Exercise aim
Begin at the line containing "hedefini bir" in the data below and go on through the line containing "ve İsviçre Frangı’nı", repeating each line exactly; include both ends and no other line.

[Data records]
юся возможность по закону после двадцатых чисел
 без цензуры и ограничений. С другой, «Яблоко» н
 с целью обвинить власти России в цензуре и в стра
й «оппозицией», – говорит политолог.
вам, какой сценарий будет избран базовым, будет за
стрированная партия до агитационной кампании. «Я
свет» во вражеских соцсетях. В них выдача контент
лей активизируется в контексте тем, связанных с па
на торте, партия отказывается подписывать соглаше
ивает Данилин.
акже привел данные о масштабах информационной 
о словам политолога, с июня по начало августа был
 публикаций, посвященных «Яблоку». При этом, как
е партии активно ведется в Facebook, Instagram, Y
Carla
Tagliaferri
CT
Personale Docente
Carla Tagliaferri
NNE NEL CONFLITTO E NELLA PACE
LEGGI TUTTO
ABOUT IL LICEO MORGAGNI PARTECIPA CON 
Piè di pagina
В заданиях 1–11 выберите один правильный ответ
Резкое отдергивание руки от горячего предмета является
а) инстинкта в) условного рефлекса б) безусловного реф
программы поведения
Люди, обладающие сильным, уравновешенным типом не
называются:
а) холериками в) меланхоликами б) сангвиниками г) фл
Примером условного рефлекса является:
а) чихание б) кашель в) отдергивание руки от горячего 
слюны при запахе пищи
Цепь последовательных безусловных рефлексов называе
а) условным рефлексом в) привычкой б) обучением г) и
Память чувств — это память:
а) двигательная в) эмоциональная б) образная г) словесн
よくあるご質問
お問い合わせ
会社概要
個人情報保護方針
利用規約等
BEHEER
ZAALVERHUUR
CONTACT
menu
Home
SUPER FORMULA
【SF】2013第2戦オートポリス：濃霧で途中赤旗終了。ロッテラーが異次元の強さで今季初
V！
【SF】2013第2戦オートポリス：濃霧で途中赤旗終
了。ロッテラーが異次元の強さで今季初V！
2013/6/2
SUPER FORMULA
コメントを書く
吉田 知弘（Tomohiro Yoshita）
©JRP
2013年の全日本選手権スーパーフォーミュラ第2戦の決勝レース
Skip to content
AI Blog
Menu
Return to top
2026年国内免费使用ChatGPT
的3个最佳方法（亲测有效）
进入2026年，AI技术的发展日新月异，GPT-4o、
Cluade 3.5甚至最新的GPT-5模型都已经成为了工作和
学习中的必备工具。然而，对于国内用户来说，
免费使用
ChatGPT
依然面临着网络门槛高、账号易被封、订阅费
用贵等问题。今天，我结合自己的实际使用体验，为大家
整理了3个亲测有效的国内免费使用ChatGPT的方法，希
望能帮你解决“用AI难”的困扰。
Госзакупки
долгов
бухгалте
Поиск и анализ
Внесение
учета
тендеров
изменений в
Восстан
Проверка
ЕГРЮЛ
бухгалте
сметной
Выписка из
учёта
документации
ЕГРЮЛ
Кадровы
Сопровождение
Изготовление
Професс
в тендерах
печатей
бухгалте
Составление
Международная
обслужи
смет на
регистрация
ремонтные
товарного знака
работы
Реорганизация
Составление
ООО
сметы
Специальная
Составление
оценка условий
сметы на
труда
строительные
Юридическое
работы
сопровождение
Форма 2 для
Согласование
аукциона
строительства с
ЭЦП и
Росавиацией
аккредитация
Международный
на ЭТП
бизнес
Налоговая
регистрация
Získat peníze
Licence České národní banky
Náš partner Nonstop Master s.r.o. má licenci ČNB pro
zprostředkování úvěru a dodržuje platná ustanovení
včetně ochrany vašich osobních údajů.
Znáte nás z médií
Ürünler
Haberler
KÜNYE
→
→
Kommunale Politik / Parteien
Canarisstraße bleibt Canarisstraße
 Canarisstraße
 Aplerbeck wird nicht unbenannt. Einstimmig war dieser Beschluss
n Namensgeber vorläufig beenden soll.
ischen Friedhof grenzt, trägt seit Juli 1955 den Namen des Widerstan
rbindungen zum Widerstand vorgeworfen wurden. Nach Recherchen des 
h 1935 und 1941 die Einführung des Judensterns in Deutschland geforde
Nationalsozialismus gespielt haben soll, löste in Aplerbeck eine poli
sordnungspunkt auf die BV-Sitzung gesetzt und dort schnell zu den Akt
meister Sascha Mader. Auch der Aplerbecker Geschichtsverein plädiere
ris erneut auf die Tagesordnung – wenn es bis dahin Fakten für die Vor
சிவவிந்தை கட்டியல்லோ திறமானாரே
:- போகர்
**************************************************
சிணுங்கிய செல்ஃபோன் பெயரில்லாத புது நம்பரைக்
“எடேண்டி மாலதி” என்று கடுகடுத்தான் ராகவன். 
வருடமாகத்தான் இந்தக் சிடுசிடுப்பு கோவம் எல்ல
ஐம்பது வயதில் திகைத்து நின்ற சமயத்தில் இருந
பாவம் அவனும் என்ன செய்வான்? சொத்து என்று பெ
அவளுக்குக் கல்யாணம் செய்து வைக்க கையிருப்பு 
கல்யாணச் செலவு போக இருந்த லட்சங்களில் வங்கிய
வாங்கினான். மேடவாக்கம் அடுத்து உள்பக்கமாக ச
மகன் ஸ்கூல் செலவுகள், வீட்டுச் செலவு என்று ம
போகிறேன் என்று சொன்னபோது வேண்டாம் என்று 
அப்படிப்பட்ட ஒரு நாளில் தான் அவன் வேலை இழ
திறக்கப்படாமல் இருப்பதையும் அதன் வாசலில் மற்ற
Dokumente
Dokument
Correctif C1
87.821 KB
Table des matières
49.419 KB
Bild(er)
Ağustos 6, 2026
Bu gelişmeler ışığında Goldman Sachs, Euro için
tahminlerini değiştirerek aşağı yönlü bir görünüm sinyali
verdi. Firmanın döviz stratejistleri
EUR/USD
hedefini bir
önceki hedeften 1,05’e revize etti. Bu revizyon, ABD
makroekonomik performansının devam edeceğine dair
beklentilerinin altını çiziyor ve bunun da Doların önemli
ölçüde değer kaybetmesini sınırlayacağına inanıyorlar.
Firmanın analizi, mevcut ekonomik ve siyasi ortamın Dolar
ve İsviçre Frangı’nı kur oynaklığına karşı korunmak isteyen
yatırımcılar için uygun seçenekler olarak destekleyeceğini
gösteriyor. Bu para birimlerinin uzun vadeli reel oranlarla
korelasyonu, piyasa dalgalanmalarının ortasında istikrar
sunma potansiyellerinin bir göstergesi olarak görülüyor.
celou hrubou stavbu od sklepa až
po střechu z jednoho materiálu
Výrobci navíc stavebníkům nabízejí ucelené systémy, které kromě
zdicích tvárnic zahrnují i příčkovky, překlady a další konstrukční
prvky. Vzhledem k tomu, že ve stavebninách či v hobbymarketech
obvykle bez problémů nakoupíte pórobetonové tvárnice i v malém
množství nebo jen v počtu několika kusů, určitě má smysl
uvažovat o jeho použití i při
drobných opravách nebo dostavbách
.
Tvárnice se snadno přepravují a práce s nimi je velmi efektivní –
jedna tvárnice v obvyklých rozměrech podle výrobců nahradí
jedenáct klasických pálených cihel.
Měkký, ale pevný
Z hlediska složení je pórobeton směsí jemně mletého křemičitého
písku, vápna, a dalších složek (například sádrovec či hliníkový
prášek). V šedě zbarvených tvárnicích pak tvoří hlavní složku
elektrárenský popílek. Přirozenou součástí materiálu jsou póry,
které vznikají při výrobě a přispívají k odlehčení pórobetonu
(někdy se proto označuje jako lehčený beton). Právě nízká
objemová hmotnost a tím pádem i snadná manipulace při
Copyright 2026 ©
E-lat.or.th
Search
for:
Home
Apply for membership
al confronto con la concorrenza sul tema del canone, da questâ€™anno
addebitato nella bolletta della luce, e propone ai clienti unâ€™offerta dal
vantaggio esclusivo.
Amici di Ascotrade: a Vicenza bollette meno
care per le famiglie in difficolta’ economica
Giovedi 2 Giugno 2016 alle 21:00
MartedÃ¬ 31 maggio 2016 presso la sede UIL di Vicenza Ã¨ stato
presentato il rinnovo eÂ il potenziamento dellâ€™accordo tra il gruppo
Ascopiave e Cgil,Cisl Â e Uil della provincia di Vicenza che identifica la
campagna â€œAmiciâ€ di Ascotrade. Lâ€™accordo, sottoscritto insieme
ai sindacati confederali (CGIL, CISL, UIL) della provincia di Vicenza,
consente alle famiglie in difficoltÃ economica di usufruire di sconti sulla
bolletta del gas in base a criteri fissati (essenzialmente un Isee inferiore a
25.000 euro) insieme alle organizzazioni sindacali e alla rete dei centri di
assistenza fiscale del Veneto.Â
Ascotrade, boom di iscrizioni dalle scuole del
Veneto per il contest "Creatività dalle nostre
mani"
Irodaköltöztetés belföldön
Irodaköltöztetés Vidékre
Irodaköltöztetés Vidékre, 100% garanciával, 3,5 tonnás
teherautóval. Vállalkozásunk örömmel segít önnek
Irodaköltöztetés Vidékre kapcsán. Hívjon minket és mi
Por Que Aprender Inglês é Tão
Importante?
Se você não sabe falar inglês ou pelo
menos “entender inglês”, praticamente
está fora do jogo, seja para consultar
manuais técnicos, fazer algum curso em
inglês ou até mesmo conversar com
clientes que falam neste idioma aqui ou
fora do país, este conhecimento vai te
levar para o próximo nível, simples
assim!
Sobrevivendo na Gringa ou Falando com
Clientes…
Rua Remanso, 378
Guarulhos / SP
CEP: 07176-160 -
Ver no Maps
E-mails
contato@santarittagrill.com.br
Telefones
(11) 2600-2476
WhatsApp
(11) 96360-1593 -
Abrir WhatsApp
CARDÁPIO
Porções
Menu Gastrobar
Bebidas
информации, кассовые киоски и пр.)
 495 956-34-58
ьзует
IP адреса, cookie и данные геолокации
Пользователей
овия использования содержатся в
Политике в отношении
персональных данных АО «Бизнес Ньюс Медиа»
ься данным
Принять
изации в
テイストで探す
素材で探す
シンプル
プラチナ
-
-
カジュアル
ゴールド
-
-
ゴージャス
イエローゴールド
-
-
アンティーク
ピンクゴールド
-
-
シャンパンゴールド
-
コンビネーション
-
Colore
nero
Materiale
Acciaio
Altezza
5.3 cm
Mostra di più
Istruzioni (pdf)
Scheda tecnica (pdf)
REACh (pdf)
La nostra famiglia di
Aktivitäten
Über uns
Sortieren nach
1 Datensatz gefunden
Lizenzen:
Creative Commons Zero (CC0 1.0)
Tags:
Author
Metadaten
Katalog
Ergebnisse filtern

Output of the exercise
hedefini bir
önceki hedeften 1,05’e revize etti. Bu revizyon, ABD
makroekonomik performansının devam edeceğine dair
beklentilerinin altını çiziyor ve bunun da Doların önemli
ölçüde değer kaybetmesini sınırlayacağına inanıyorlar.
Firmanın analizi, mevcut ekonomik ve siyasi ortamın Dolar
ve İsviçre Frangı’nı kur oynaklığına karşı korunmak isteyen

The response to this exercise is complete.